Helmer Mark Romanek denies the rapper's accusation that Swift's 'perpetuating black stereotypes,' saying the music video is 'very innocently and positively intentioned.'
Earl Sweatshirt is one of those people who brand Taylor Swift's brand new "Shake It Off" music video racist. Earlier this week, the Odd Future Wolf Gang Kill Them All rapper said on Twitter that he hadn't seen the visuals but he knew it was "inherently offensive and ultimately harmful."
Mark Romanek, who directed the clip, has now responded to the criticism and defended his work. "He stated clearly that he hadn't seen the video and didn't even intend to watch it. So, respectfully, that sort of invalidates his observations from the get-go. And it's this one uninformed tweet that got reported on and rehashed, which started this whole 'controversy,' " he told Vulture.
"We simply choose styles of dance that we thought would be popular and amusing and cast the best dancers that were presented to us without much regard to race or ethnicity," he continued. "If you look at it carefully, it's a massively inclusive piece. It's very, very innocently and positively intentioned. And - let's remember - it's a satirical piece.
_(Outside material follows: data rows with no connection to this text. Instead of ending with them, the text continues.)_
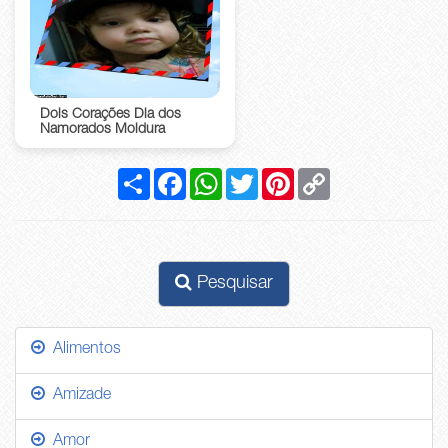
Dois Corações Dia dos
Namorados Moldura
Compartilhar
Facebook
WhatsApp
Twitter
Pinterest
Copy
Link
Pesquisar
Alimentos
Amizade
Amor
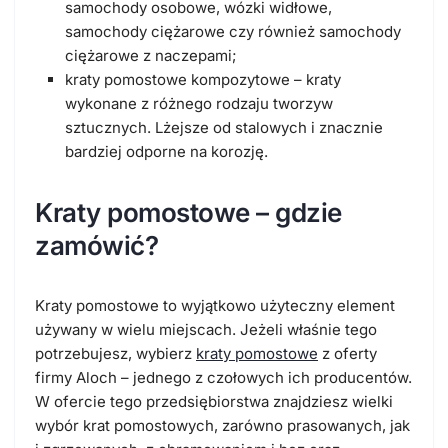
samochody osobowe, wózki widłowe,
samochody ciężarowe czy również samochody
ciężarowe z naczepami;
kraty pomostowe kompozytowe – kraty
wykonane z różnego rodzaju tworzyw
sztucznych. Lżejsze od stalowych i znacznie
bardziej odporne na korozję.
Kraty pomostowe – gdzie
zamówić?
Kraty pomostowe to wyjątkowo użyteczny element
używany w wielu miejscach. Jeżeli właśnie tego
potrzebujesz, wybierz
kraty pomostowe
z oferty
firmy Aloch – jednego z czołowych ich producentów.
W ofercie tego przedsiębiorstwa znajdziesz wielki
wybór krat pomostowych, zarówno prasowanych, jak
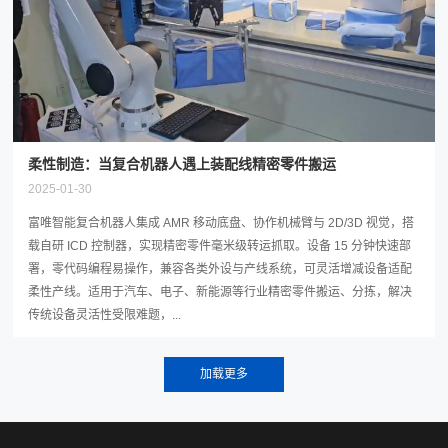
2025-01-30
富唯智能复合机器人集成 AMR 移动底盘、协作机械臂与 2D/3D 视觉，搭
载自研 ICD 控制器，实现精密零件毫米级转运抓取。设备 15 分钟快速部
署，零代码编程易操作，兼容各类外设与产线系统，可灵活增减设备适配
柔性产线。适用于汽车、电子、新能源等行业精密零件搬运、分拣，解决
传统设备灵活性受限难题，...
联系电话
19924624419
邮箱：fuwei@gzfwzn.com
地址：广东省广州市黄埔区宏远路22号汇金智慧谷1号楼
产品中心
案例视频
技术支持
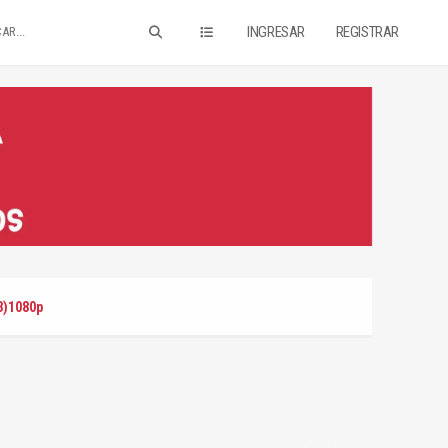
INGRESAR
REGISTRAR
3)1080p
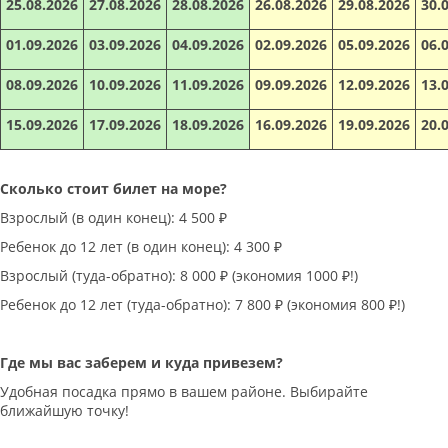
25.08.2026
27.08.2026
28.08.2026
26.08.2026
29.08.2026
30.
01.09.2026
03.09.2026
04.09.2026
02.09.2026
05.09.2026
06.
08.09.2026
10.09.2026
11.09.2026
09.09.2026
12.09.2026
13.
15.09.2026
17.09.2026
18.09.2026
16.09.2026
19.09.2026
20.
Сколько стоит билет на море?
Взрослый (в один конец): 4 500 ₽
Ребенок до 12 лет (в один конец): 4 300 ₽
Взрослый (туда-обратно): 8 000 ₽ (экономия 1000 ₽!)
Ребенок до 12 лет (туда-обратно): 7 800 ₽ (экономия 800 ₽!)
Где мы вас заберем и куда привезем?
Удобная посадка прямо в вашем районе. Выбирайте
ближайшую точку!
It's playing with a whole range of music video tropes and cliches and stereotypes."
The helmer, who has previously worked with the likes of Johnny Cash, Jay-Z and Nine Inch Nails, went on saying that Swift came up with the idea of "Shake It Off" video. "She wanted to make a sort of paean to the awkward ones, the 'uncool' kids that are actually cooler than the 'cool' kids," he explained.
Romanek added, "I think, if Earl Sweatshirt was open-minded enough to take the four minutes to watch it, he might see what the larger, humanistic, and utterly color-blind message was intended to be."